• **Task**
Copy the line with "İlhan’dan önce Attila" and all lines following it through the last line of the entries, exactly as written.

• **Provided data**
----------------------------------------
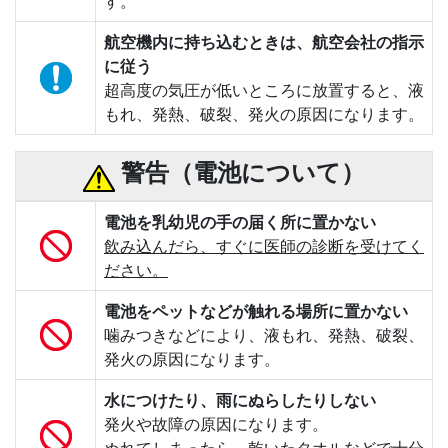
す。
航空機内に持ち込むときは、航空会社の指示
に従う
超高度の気圧が低いところに放置すると、液
もれ、発熱、破裂、発火の原因になります。
警告（電池について）
電池を乳幼児の手の届く所に置かない
飲み込んだら、すぐに医師の診断を受けてく
ださい。
電池をペットなどが触れる場所に置かない
噛みつきなどにより、液もれ、発熱、破裂、
発火の原因になります。
水につけたり、雨にぬらしたりしない
発火や故障の原因になります。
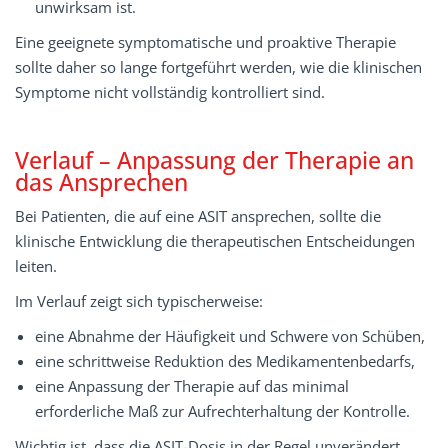
unwirksam ist.
Eine geeignete symptomatische und proaktive Therapie
sollte daher so lange fortgeführt werden, wie die klinischen
Symptome nicht vollständig kontrolliert sind.
Verlauf – Anpassung der Therapie an
das Ansprechen
Bei Patienten, die auf eine ASIT ansprechen, sollte die
klinische Entwicklung die therapeutischen Entscheidungen
leiten.
Im Verlauf zeigt sich typischerweise:
eine Abnahme der Häufigkeit und Schwere von Schüben,
eine schrittweise Reduktion des Medikamentenbedarfs,
eine Anpassung der Therapie auf das minimal
erforderliche Maß zur Aufrechterhaltung der Kontrolle.
Wichtig ist, dass die ASIT-Dosis in der Regel unverändert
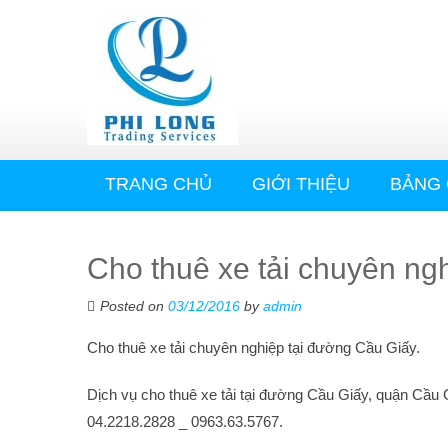
TRANG CHỦ
GIỚI THIỆU
BẢNG 
Cho thuê xe tải chuyên ng
Posted on
03/12/2016
by
admin
Cho thuê xe tải chuyên nghiệp tại đường Cầu Giấy.
Dịch vụ cho thuê xe tải tại đường Cầu Giấy, quận Cầu Gi
04.2218.2828 _ 0963.63.5767.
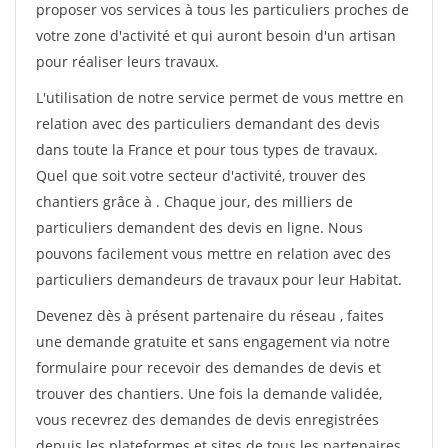
proposer vos services à tous les particuliers proches de
votre zone d'activité et qui auront besoin d'un artisan
pour réaliser leurs travaux.
L'utilisation de notre service permet de vous mettre en
relation avec des particuliers demandant des devis
dans toute la France et pour tous types de travaux.
Quel que soit votre secteur d'activité, trouver des
chantiers grâce à
. Chaque jour, des milliers de
particuliers demandent des devis en ligne. Nous
pouvons facilement vous mettre en relation avec des
particuliers demandeurs de travaux pour leur Habitat.
Devenez dès à présent partenaire du réseau
, faites
une demande gratuite et sans engagement via notre
formulaire pour recevoir des demandes de devis et
trouver des chantiers. Une fois la demande validée,
vous recevrez des demandes de devis enregistrées
depuis les plateformes et sites de tous les partenaires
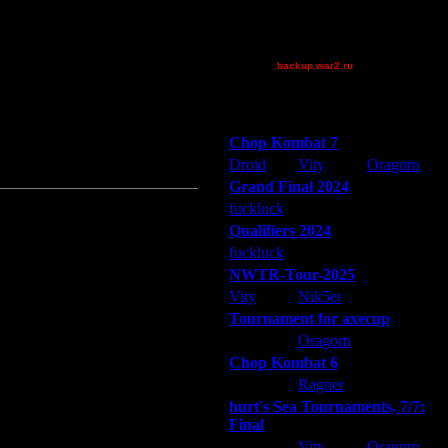
Theboy
е нескольких лет на вашей EF.
ли в процессе борьбы с лагами), но
XuRnT[z]
_I_Undine
backup.war2.ru
Остальные игроки
Победители турниров
о
Chop Kombat 7
ие там мага намного важнее
Droid
Vity
Oragorn
Grand Final 2024
fuckluck
Extasey
ARMilitar
Qualifiers 2024
fuckluck
ARMilitar
Extasey
NWTR-Tour-2025
Vity
Nik5et
ARMilitar
Tournament for axecup
ARMilitar
Oragorn
Extasey
Chop Kombat 6
hurt
Ragner
Extasey
hurt's Sea Tournaments, 7/7:
Final
Extasey
Vity
Oragorn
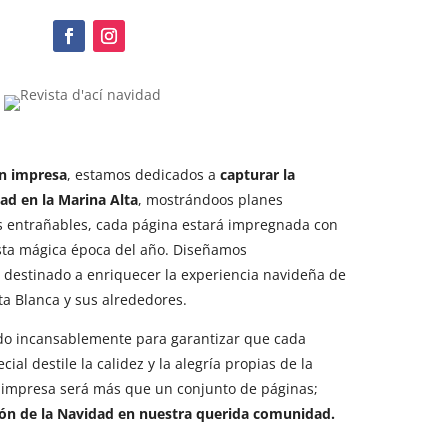
ón impresa
, estamos dedicados a
capturar la
ad en la Marina Alta
, mostrándoos planes
es entrañables, cada página estará impregnada con
 esta mágica época del año. Diseñamos
destinado a enriquecer la experiencia navideña de
ta Blanca y sus alrededores.
do incansablemente para garantizar que cada
ial destile la calidez y la alegría propias de la
í impresa será más que un conjunto de páginas;
zón de la Navidad en nuestra querida comunidad.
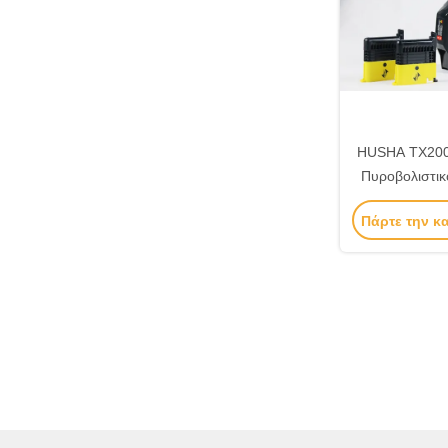
HUSHA TX200
Πυροβολιστικ
φυσίγγες και 
Πάρτε την κ
την επιβο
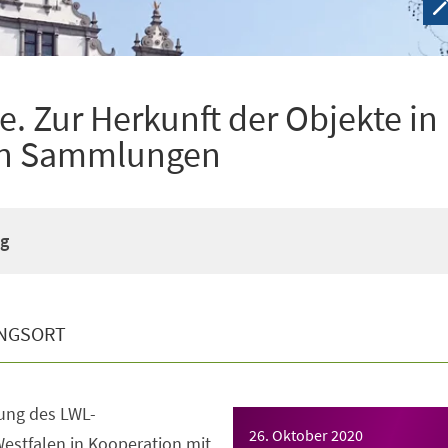
e. Zur Herkunft der Objekte in
hen Sammlungen
g
NGSORT
ung des LWL-
26. Oktober 2020
stfalen in Kooperation mit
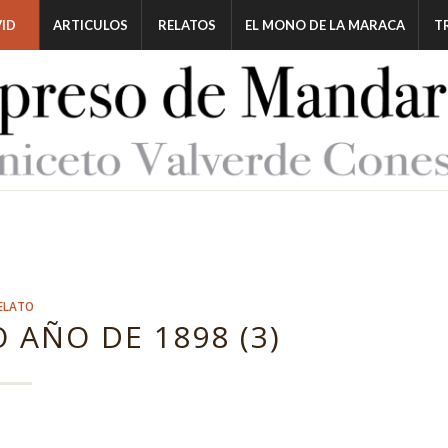
ID
ARTICULOS
RELATOS
EL MONO DE LA MARACA
T
ELATO
 AÑO DE 1898 (3)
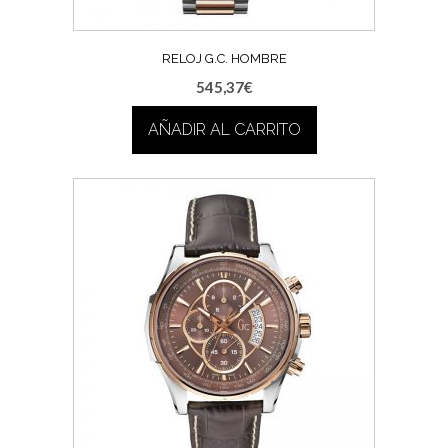
RELOJ G.C. HOMBRE
545,37
€
AÑADIR AL CARRITO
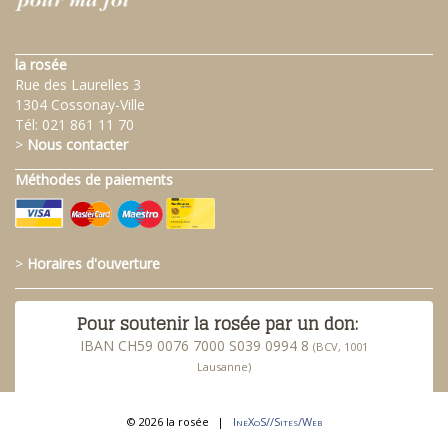
la rosée
Rue des Laurelles 3
1304 Cossonay-Ville
Tél:
021 861 11 70
>
Nous contacter
Méthodes de paiements
>
Horaires d'ouverture
Pour soutenir la rosée par un don:
IBAN CH59 0076 7000 S039 0994 8
(BCV, 1001
Lausanne)
© 2026 la rosée
|
IneXoS//Sites/Web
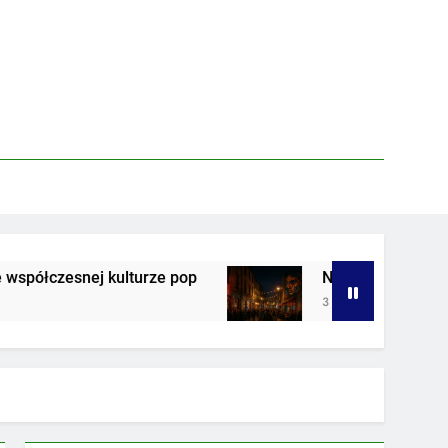
kulturze pop
Nocne życie w strefie artystyczn
3 Tygodnie Ago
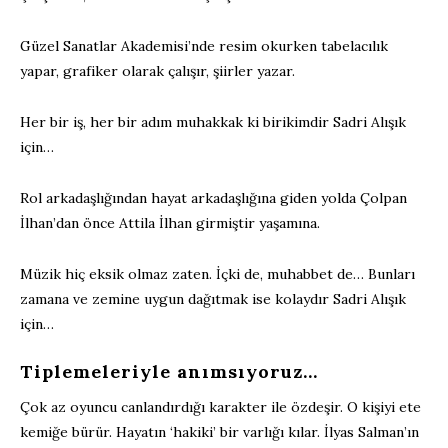
Güzel Sanatlar Akademisi’nde resim okurken tabelacılık
yapar, grafiker olarak çalışır, şiirler yazar.
Her bir iş, her bir adım muhakkak ki birikimdir Sadri Alışık
için…
Rol arkadaşlığından hayat arkadaşlığına giden yolda Çolpan
İlhan’dan önce Attila İlhan girmiştir yaşamına.
Müzik hiç eksik olmaz zaten. İçki de, muhabbet de… Bunları
zamana ve zemine uygun dağıtmak ise kolaydır Sadri Alışık
için…
Tiplemeleriyle anımsıyoruz…
Çok az oyuncu canlandırdığı karakter ile özdeşir. O kişiyi ete
kemiğe bürür. Hayatın ‘hakiki’ bir varlığı kılar. İlyas Salman’ın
----------------------------------------
• **Your solution**
İlhan’dan önce Attila İlhan girmiştir yaşamına.
Müzik hiç eksik olmaz zaten. İçki de, muhabbet de… Bunları
zamana ve zemine uygun dağıtmak ise kolaydır Sadri Alışık
için…
Tiplemeleriyle anımsıyoruz…
Çok az oyuncu canlandırdığı karakter ile özdeşir. O kişiyi ete
kemiğe bürür. Hayatın ‘hakiki’ bir varlığı kılar. İlyas Salman’ın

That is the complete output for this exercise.